There are obviously some changes. Going forward, the industry will become smaller as LPs have become more cautious. Since their asset base has shrunk, therefore the allocation on percentage basis has also gone down. It stands to reason that going forward there will be fewer funds, and funds lacking a good track record will find it difficult to raise money.
In our case, what appeals to our investors is that we have three axis of diversification. We are in four geographies (the US, India, China and Israel). We invest across stages (early, mid and growth) and across sectors. But again, the sector focus is different in different countries. In India, there are sectors such as infrastructure, which is not available in the US or for that matter in China. I think there is still enough opportunity for investment in the information technology/ information technology-enabled service (IT/ITeS) sector. So such technology as cloud computing and software-as-a-service bring in a huge discontinuity and change in the sector and that is an opportunity.

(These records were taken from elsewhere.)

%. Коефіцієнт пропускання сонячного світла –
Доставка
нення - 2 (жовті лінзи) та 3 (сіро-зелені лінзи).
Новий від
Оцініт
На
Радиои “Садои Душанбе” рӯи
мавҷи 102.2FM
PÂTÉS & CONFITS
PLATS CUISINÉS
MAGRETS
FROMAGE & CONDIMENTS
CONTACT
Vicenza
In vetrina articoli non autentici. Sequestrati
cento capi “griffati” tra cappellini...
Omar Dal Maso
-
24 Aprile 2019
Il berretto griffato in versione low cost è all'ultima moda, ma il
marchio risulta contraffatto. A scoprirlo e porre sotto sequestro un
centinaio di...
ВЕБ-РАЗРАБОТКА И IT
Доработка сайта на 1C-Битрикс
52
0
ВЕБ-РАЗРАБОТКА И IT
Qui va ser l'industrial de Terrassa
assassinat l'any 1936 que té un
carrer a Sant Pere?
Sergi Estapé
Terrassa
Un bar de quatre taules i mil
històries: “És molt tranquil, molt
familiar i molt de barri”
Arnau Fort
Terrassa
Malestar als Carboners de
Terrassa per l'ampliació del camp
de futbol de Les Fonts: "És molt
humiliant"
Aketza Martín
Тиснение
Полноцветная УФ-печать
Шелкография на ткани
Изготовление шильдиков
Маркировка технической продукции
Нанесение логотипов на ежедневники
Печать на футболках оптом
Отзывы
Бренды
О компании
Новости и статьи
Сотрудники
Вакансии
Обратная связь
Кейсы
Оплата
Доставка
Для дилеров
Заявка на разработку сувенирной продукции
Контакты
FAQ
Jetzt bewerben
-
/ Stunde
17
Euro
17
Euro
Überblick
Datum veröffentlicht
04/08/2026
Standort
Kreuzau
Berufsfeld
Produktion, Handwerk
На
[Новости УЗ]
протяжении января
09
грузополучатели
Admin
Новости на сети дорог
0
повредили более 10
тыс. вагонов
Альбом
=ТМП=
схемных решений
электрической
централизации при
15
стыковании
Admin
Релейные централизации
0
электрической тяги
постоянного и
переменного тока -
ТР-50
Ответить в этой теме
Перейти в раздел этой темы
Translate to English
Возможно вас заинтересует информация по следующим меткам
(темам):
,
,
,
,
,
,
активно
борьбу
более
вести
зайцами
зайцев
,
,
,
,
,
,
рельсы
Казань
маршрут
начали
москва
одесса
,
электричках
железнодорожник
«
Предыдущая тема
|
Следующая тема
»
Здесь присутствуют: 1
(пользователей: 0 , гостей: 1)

What about the secondary market? NVP has recently started investing in this segment as well? What about valuations?
Well, this is more of an opportunistic game. We timed our investments well, and the pricing was good. Will we do these deals now? Probably not. The bulk of our strategy will be growth-stage funding and focus on growth equity. Valuations are always a challenge, especially in private firms. The problem is that in a listed firm, there is a prevailing price and you also pay that. But in unlisted firms, especially in the mid-stage, it is hard. As expectations of the promoter is high. That’s where you see a lot of disconnect. In late stage, it is not much of an issue as earnings before interest, taxes, depreciation and amortisation margins and price-earning multiples are already in place.